**REQUIREMENT:**
Filter the listing below for "Tiszai" and report every line that has it.

**EXTRACTED ENTRIES:**
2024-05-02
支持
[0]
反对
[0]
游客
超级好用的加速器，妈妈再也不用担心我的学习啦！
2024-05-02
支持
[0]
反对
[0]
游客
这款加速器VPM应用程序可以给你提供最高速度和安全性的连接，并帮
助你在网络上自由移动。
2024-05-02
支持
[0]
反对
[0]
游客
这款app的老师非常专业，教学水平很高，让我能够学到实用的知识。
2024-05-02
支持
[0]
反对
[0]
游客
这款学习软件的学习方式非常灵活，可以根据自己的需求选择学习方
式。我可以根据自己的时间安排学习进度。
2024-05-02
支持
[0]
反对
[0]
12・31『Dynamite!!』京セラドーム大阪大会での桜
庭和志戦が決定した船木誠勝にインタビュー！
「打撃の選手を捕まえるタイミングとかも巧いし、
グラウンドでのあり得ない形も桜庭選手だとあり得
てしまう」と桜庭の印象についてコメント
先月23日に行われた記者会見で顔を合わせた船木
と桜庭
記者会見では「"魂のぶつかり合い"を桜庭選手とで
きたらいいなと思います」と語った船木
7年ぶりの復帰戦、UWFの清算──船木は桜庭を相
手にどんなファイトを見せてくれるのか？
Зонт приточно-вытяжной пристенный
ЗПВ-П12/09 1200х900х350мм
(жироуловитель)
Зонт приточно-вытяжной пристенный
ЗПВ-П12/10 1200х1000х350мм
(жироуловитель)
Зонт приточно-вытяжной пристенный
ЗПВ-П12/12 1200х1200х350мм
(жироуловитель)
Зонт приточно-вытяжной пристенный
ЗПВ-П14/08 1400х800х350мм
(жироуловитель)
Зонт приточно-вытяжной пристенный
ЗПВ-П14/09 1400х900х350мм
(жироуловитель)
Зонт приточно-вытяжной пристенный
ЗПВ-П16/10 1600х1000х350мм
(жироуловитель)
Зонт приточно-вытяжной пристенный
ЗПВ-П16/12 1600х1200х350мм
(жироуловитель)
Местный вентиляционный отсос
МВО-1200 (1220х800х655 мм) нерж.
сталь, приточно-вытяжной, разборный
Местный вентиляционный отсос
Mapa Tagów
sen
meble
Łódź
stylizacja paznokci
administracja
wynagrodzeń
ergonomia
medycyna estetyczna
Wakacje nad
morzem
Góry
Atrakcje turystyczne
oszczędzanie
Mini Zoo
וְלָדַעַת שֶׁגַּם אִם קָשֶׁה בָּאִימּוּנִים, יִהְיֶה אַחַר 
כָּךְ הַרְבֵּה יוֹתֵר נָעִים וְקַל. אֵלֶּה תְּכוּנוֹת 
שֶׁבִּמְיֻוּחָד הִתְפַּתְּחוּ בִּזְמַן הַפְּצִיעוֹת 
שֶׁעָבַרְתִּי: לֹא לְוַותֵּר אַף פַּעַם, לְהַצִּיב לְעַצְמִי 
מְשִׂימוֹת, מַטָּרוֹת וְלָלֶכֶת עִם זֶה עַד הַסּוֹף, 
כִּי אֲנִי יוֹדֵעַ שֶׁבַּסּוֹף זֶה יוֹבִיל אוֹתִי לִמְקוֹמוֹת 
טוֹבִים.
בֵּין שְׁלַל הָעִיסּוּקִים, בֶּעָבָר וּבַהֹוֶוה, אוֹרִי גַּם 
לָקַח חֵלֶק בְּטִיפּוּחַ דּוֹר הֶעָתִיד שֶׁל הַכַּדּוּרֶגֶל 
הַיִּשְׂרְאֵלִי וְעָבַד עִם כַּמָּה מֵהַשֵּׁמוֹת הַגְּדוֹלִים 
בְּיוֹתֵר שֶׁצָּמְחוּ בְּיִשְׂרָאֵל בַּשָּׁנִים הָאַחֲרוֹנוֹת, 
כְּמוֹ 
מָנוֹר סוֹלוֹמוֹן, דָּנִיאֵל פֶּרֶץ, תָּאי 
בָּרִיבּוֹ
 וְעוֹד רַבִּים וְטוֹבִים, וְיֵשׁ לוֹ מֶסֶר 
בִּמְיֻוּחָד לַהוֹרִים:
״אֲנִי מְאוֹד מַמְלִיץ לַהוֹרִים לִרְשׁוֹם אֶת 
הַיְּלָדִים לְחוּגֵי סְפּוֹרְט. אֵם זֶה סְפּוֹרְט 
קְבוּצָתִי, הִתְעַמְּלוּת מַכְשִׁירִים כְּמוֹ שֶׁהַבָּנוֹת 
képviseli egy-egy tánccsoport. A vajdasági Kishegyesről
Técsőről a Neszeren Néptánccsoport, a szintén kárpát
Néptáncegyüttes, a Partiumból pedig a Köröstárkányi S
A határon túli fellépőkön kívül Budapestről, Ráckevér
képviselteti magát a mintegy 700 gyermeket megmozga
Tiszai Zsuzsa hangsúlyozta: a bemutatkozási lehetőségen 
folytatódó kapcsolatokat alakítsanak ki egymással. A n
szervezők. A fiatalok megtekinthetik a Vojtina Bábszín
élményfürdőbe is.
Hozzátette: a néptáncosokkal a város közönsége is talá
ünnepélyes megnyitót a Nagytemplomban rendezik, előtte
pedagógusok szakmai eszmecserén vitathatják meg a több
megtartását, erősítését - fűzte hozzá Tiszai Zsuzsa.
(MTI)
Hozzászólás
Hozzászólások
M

**WRITTEN RESPONSE:**
Tiszai Zsuzsa hangsúlyozta: a bemutatkozási lehetőségen 
megtartását, erősítését - fűzte hozzá Tiszai Zsuzsa.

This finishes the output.